Tribuna

Cuando un salario competitivo no lo es todo

Fernando Calvo

Cuando un salario competitivo no lo es todo. Durante años, la conversación sobre el bienestar laboral ha orbitado en torno a

  • iniciativas puntuales
  • beneficios atractivos
  • campañas internas con buena intención…
Fernando Calvo, HAYS

Sin embargo, algo ha cambiado en los últimos años. Ya no se trata de una cuestión reputacional, sino de gestión empresarial. Y es que la evaluación de riesgos psicosociales está obligando a las empresas a poner más el foco en temas tan importantes como la carga real de trabajo, el estrés sostenido y sus consecuencias.

Nuestros datos lo ponen de manifiesto. El 35 % de las empresas identifica la carga de trabajo elevada o el burnout como uno de los principales obstáculos para fidelizar talento. Dicho de otra forma, no es solo que cueste atraer profesionales, es que el desgaste interno está expulsando a los que ya están.

Esto rompe con la idea clásica de que la fidelización no depende únicamente del salario o del desarrollo de carrera, sino también de algo más básico: una calidad de vida sostenible en el trabajo.

Si trabajar en una organización implica desgaste constante, cualquier propuesta de valor se tambalea

En paralelo, se está produciendo un cambio muy profundo en las prioridades de los profesionales. El bienestar y la salud han escalado posiciones hasta situarse por encima de muchos incentivos tradicionales. Esto obliga a redefinir la propuesta de valor al empleado. Ya no basta con ofrecer beneficios -que antes no lo eran, pero ahora se consideran básicos-. Hay que integrar la salud, tanto mental como emocional, en la propia arquitectura del trabajo.

Algunas de las medidas que pueden impulsar un entorno laboral saludable:

  1. revisar cargas equilibradas
  2. establecer tiempos realistas
  3. trabajar en un liderazgo consciente
  4. culturas que no premien la hiperdisponibilidad…
Un indicador especialmente revelador es la percepción de disponibilidad fuera del horario laboral

Solo el 22 % de los profesionales con horarios flexibles siente esa presión constante, frente al 31 % de quienes no cuentan con esa flexibilidad.

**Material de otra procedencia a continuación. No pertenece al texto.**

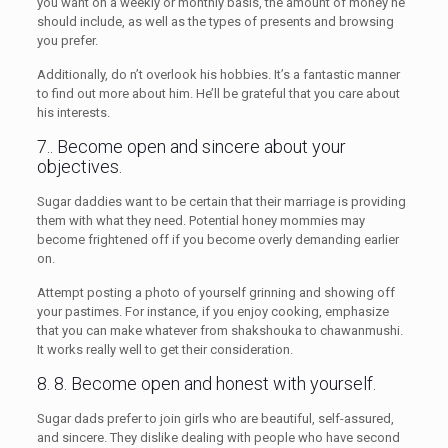
you want on a weekly or monthly basis, the amount of money he
should include, as well as the types of presents and browsing
you prefer.
Additionally, do n’t overlook his hobbies. It’s a fantastic manner
to find out more about him. He’ll be grateful that you care about
his interests.
7.. Become open and sincere about your
objectives.
Sugar daddies want to be certain that their marriage is providing
them with what they need. Potential honey mommies may
become frightened off if you become overly demanding earlier
on.
Attempt posting a photo of yourself grinning and showing off
your pastimes. For instance, if you enjoy cooking, emphasize
that you can make whatever from shakshouka to chawanmushi.
It works really well to get their consideration.
8. 8. Become open and honest with yourself.
Sugar dads prefer to join girls who are beautiful, self-assured,
and sincere. They dislike dealing with people who have second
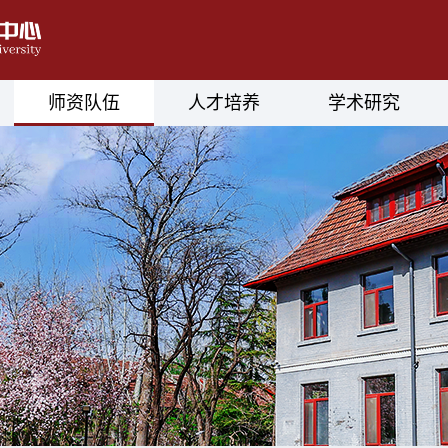
师资队伍
人才培养
学术研究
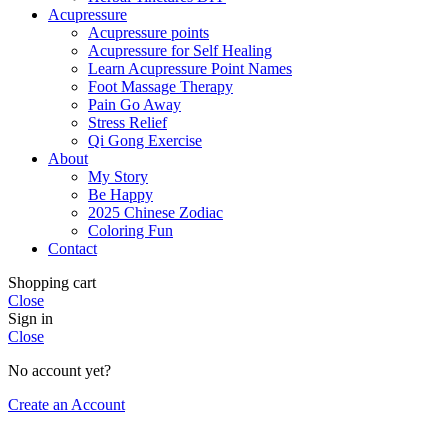
Acupressure
Acupressure points
Acupressure for Self Healing
Learn Acupressure Point Names
Foot Massage Therapy
Pain Go Away
Stress Relief
Qi Gong Exercise
About
My Story
Be Happy
2025 Chinese Zodiac
Coloring Fun
Contact
Shopping cart
Close
Sign in
Close
No account yet?
Create an Account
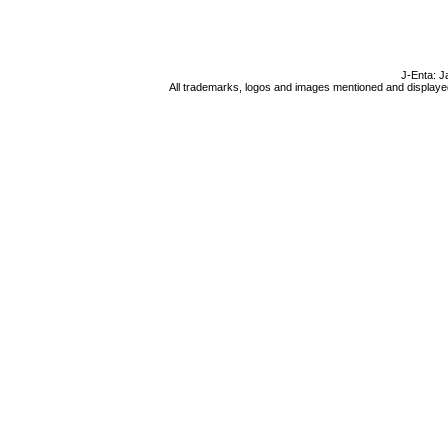
J-Enta: J
All trademarks, logos and images mentioned and displayed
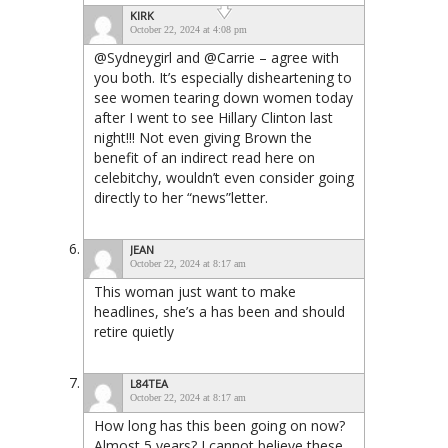
KIRK
October 22, 2024 at 4:08 pm
@Sydneygirl and @Carrie – agree with
you both. It’s especially disheartening to
see women tearing down women today
after I went to see Hillary Clinton last
night!!! Not even giving Brown the
benefit of an indirect read here on
celebitchy, wouldn’t even consider going
directly to her “news”letter.
JEAN
October 22, 2024 at 8:17 am
This woman just want to make
headlines, she’s a has been and should
retire quietly
L84TEA
October 22, 2024 at 8:17 am
How long has this been going on now?
Almost 5 years? I cannot believe these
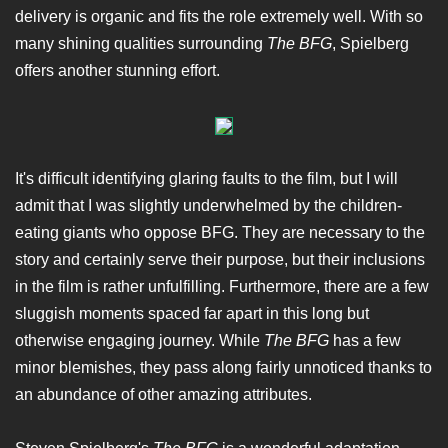
delivery is organic and fits the role extremely well. With so
many shining qualities surrounding
The BFG
, Spielberg
offers another stunning effort.
It's difficult identifying glaring faults to the film, but I will
admit that I was slightly underwhelmed by the children-
eating giants who oppose BFG. They are necessary to the
story and certainly serve their purpose, but their inclusions
in the film is rather unfulfilling. Furthermore, there are a few
sluggish moments spaced far apart in this long but
otherwise engaging journey. While
The BFG
has a few
minor blemishes, they pass along fairly unnoticed thanks to
an abundance of other amazing attributes.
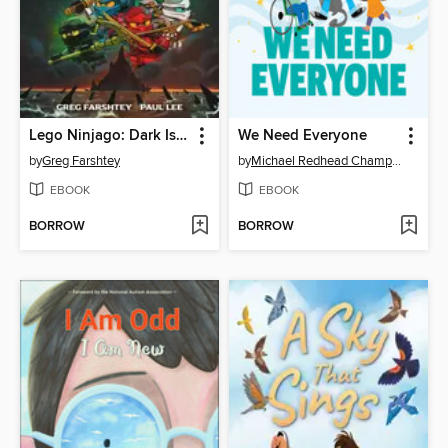
Lego Ninjago: Dark Island Trilogy, Volume 1
We Need Everyone
by
Greg Farshtey
by
Michael Redhead Champagne
EBOOK
EBOOK
BORROW
BORROW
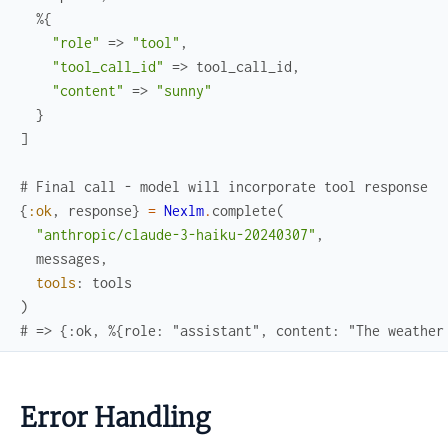
%{
"role"
=>
"tool"
,
"tool_call_id"
=>
tool_call_id
,
"content"
=>
"sunny"
}
]
# Final call - model will incorporate tool response
{
:ok
,
response
}
=
Nexlm
.
complete
(
"anthropic/claude-3-haiku-20240307"
,
messages
,
tools
:
tools
)
# => {:ok, %{role: "assistant", content: "The weather
Error Handling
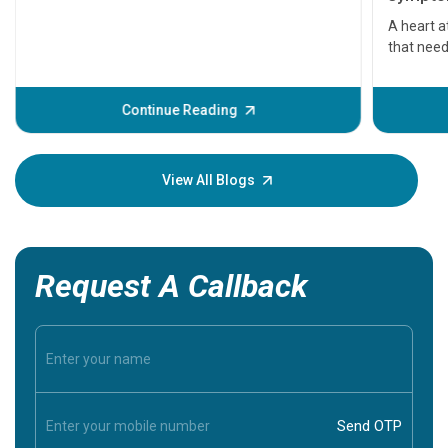
serious
A heart a
that need
problems 
before th
some sign
Continue Reading
Understa
your loved
knowledg
View All Blogs
Request A Callback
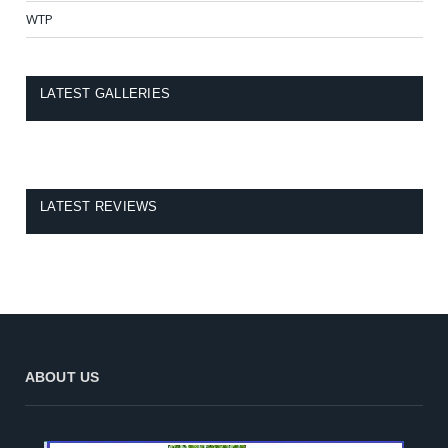
WTP
LATEST GALLERIES
LATEST REVIEWS
ABOUT US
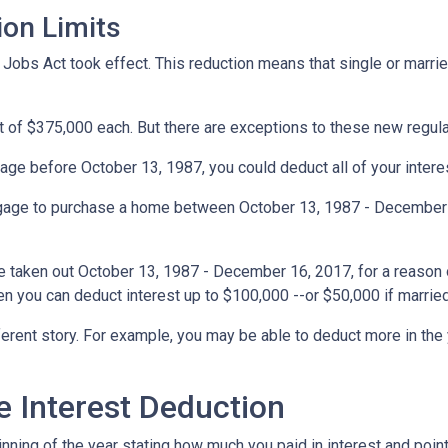
ion Limits
obs Act took effect. This reduction means that single or married 
t of $375,000 each. But there are exceptions to these new regul
gage before October 13, 1987, you could deduct all of your interes
rtgage to purchase a home between October 13, 1987 - December 1
e taken out October 13, 1987 - December 16, 2017, for a reason o
hen you can deduct interest up to $100,000 --or $50,000 if married
ferent story. For example, you may be able to deduct more in the 
 Interest Deduction
ning of the year stating how much you paid in interest and points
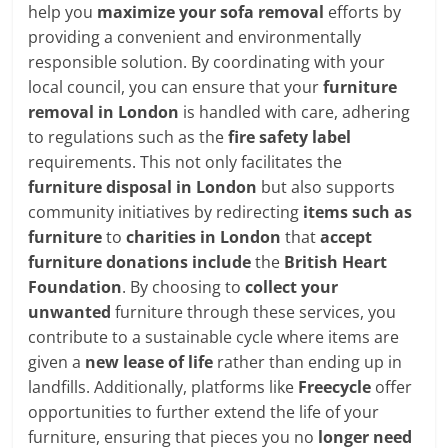
help you
maximize your sofa removal
efforts by
providing a convenient and environmentally
responsible solution. By coordinating with your
local council, you can ensure that your
furniture
removal in London
is handled with care, adhering
to regulations such as the
fire safety label
requirements. This not only facilitates the
furniture disposal in London
but also supports
community initiatives by redirecting
items such as
furniture
to
charities in London
that
accept
furniture donations include
the
British Heart
Foundation
. By choosing to
collect your
unwanted
furniture through these services, you
contribute to a sustainable cycle where items are
given a
new lease of life
rather than ending up in
landfills. Additionally, platforms like
Freecycle
offer
opportunities to further extend the life of your
furniture, ensuring that pieces you no
longer need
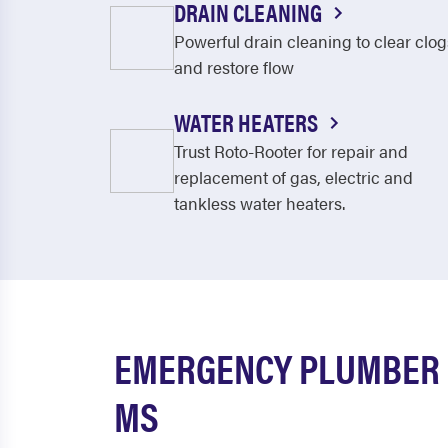
DRAIN CLEANING
Powerful drain cleaning to clear clog
and restore flow
WATER HEATERS
Trust Roto-Rooter for repair and
replacement of gas, electric and
tankless water heaters.
EMERGENCY PLUMBER 
MS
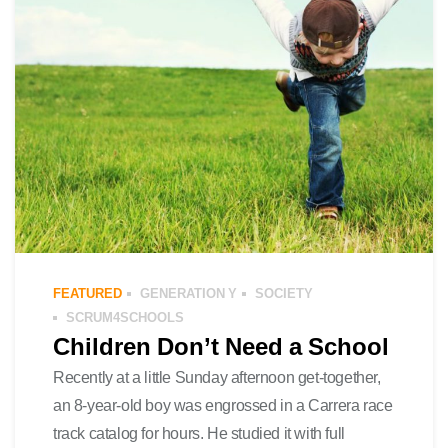
FEATURED
GENERATION Y
SOCIETY
SCRUM4SCHOOLS
Children Don’t Need a School
Recently at a little Sunday afternoon get-together,
an 8-year-old boy was engrossed in a Carrera race
track catalog for hours. He studied it with full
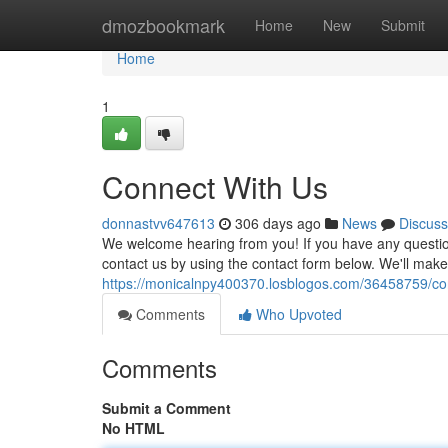
Home
dmozbookmark
Home
New
Submit
Home
1
Connect With Us
donnastvv647613
306 days ago
News
Discuss
We welcome hearing from you! If you have any questions
contact us by using the contact form below. We'll make 
https://monicalnpy400370.losblogos.com/36458759/co
Comments
Who Upvoted
Comments
Submit a Comment
No HTML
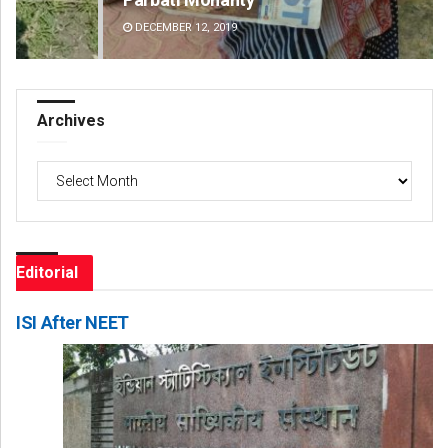
DECEMBER 12, 2019
DE
Archives
Archives
Editorial
ISI After NEET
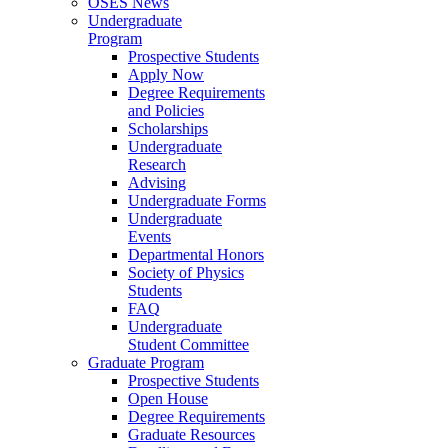
OSES News
Undergraduate
Program
Prospective Students
Apply Now
Degree Requirements
and Policies
Scholarships
Undergraduate
Research
Advising
Undergraduate Forms
Undergraduate
Events
Departmental Honors
Society of Physics
Students
FAQ
Undergraduate
Student Committee
Graduate Program
Prospective Students
Open House
Degree Requirements
Graduate Resources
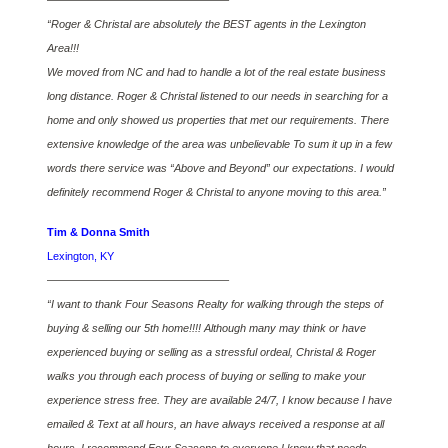
————————————————–
“Roger & Christal are absolutely the BEST agents in the Lexington
Area!!!
We moved from NC and had to handle a lot of the real estate business
long distance. Roger & Christal listened to our needs in searching for a
home and only showed us properties that met our requirements. There
extensive knowledge of the area was unbelievable To sum it up in a few
words there service was “Above and Beyond” our expectations. I would
definitely recommend Roger & Christal to anyone moving to this area.”
Tim & Donna Smith
Lexington, KY
————————————————–
“I want to thank Four Seasons Realty for walking through the steps of
buying & selling our 5th home!!!! Although many may think or have
experienced buying or selling as a stressful ordeal, Christal & Roger
walks you through each process of buying or selling to make your
experience stress free. They are available 24/7, I know because I have
emailed & Text at all hours, an have always received a response at all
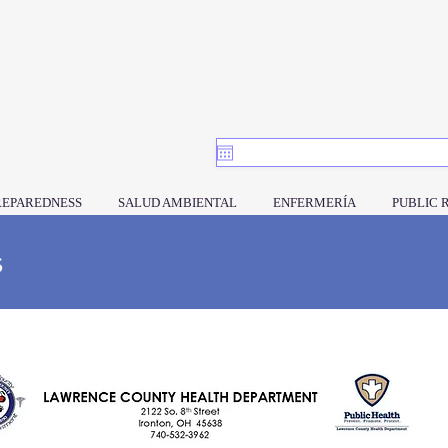
REPAREDNESS
SALUD AMBIENTAL
ENFERMERÍA
PUBLIC 
s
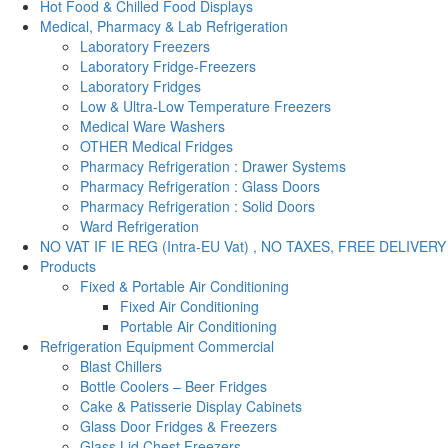
Hot Food & Chilled Food Displays
Medical, Pharmacy & Lab Refrigeration
Laboratory Freezers
Laboratory Fridge-Freezers
Laboratory Fridges
Low & Ultra-Low Temperature Freezers
Medical Ware Washers
OTHER Medical Fridges
Pharmacy Refrigeration : Drawer Systems
Pharmacy Refrigeration : Glass Doors
Pharmacy Refrigeration : Solid Doors
Ward Refrigeration
NO VAT IF IE REG (Intra-EU Vat) , NO TAXES, FREE DELIVERY
Products
Fixed & Portable Air Conditioning
Fixed Air Conditioning
Portable Air Conditioning
Refrigeration Equipment Commercial
Blast Chillers
Bottle Coolers – Beer Fridges
Cake & Patisserie Display Cabinets
Glass Door Fridges & Freezers
Glass Lid Chest Freezers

La flexibilidad, hoy día, actúa como un mecanismo protector frente al estrés crónico. En el fondo, es una señal de confianza… y de madurez organizativa.

Pero la gran transformación reside en el punto en que las empresas empiezan a auditar no solo lo que se espera del trabajo, sino lo que realmente ocurre. Cuántas tareas, en qué tiempos, con qué recursos y bajo qué presión. Esto abre una oportunidad estratégica.

Medir la carga de trabajo no es solo cumplir con una obligación normativa

Es rediseñar organizaciones más eficientes, más humanas y, paradójicamente, más productivas.

Frente a la narrativa del desapego laboral, emerge una tendencia más interesante: el fenómeno “Quiet Thriving”.

Profesionales que no se desconectan, sino que ajustan su forma de trabajar para sostener su bienestar, ya sea optimizando hábitos, reforzando relaciones o buscando entornos más saludables.

Este cambio es sutil, pero tiene implicaciones enormes: el empleado ya no espera que la empresa lo solucione todo, pero sí exige un contexto que no juegue en su contra.

Es una corresponsabilidad que obliga a las organizaciones a ir un paso más allá, ya que no es suficiente evitar el malestar, sino que hay que facilitar activamente que las personas puedan prosperar.

Hoy en día, las empresas deben tener claro que el talento elige…Y quizá esa sea la verdadera revolución: pasar de gestionar personas a diseñar contextos de trabajo que tengan sentido para todos.